|Buckler, Edward - Ed|
Submitted to: Theoretical and Applied Genetics
Publication Type: Peer Reviewed Journal
Publication Acceptance Date: 4/30/2001
Publication Date: N/A
Citation: N/A Interpretive Summary: Nitrogen is generally the limiting nutrient for plant growth. Hence, sixty-five billion kilograms of nitrogen are applied annually to the world's crops, which provides huge agricultural benefits; however, up to 66% of applied nitrogen runs off fields having detrimental consequences for the environment. We examined the response of the model plant Arabidopsis to a range of fertilizers in an attempt to find mechanisms for more efficient use of nitrogen. Genetic background was found to be extremely important in determining how these plants responded to each fertilizer. We then determined some of the important regions of the genome for nitrogen response. This work provides the basis for identifying and manipulating specific genes that will improve the use of nitrogen fertilizer. In addition, these results suggest that crops may need to be bred for specific nitrogen fertilizers in order to create the greatest use efficiency and lowest runoff.

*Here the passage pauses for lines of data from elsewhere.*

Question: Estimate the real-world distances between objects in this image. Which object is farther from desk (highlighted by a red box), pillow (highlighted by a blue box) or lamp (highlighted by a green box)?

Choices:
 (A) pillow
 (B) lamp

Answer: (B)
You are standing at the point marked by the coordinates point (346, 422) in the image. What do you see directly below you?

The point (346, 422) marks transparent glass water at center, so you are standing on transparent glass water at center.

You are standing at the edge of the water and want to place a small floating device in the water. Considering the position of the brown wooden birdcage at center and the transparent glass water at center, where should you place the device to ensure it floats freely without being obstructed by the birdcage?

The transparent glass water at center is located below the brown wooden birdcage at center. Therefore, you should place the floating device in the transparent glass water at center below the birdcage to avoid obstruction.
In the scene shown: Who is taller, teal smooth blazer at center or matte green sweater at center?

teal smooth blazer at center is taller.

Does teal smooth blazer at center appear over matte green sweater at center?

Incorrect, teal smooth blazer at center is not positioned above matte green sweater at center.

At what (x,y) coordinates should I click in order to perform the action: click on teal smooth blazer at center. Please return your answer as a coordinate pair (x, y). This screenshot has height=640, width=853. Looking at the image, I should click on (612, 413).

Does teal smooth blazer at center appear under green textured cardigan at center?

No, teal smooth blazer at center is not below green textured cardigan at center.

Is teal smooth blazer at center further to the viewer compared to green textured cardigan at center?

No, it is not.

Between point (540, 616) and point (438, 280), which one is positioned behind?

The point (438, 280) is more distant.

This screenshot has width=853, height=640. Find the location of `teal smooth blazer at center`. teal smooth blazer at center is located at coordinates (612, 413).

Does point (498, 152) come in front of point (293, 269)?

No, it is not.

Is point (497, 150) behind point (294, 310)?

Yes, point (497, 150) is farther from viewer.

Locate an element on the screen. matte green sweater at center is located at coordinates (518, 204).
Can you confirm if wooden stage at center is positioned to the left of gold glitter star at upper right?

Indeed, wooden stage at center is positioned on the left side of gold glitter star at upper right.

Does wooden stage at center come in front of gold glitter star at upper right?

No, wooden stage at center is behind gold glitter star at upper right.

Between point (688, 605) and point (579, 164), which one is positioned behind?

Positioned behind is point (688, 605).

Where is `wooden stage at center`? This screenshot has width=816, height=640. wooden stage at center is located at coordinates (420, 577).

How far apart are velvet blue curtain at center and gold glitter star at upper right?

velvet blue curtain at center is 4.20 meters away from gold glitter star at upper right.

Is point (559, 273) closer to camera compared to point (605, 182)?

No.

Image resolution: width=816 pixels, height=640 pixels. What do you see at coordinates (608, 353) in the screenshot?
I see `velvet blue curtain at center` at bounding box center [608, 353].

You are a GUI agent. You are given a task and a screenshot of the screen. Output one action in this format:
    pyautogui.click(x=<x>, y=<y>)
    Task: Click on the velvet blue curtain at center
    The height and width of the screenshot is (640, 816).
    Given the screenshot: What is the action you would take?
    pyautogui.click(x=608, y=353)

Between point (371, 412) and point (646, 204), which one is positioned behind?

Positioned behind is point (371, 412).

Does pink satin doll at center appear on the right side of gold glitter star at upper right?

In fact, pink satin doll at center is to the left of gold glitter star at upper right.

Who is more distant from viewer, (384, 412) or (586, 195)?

Technical Abstract: The efficiency of nitrogen absorption and assimilation is variable among plants due to two factors: the type of nitrogen available and the genetic variation among species within the resulting nitrogen pathways. Several genes involved in nitrogen uptake and assimilation have been identified, yet little is known about the genes that control quantitative responses to different nitrogen sources. First, we identified significant interaction between the aerial mass of 56 Arabidopsis ecotypes and 99 recombinant inbred genotypes with nitrogen sources. With quantitative trait loci (QTL) mapping in recombinant inbred lines (Columbia x Landsberg erecta) we have identified chromosomal regions controlling aerial mass, root mass, and root length when plants are grown in nitrate, ammonium, ammonium nitrate, or low nitrogen environments. A total of 16 QTL (p < 0.01) were identified among the nitrogen environments. Most of the QTL were specific to a single environment. The percent additive genetic effects of significant QTL were as high as 17%. Five significant QTL corresponded to the locations of candidate genes associated with nitrogen assimilation, while a few QTL corresponded with candidate genes in the developmental pathways. Most QTL were not shared across environments suggesting that there is no optimal genotype for all nitrogen sources; rather plants may need to be designed for the specific nitrogen source provided.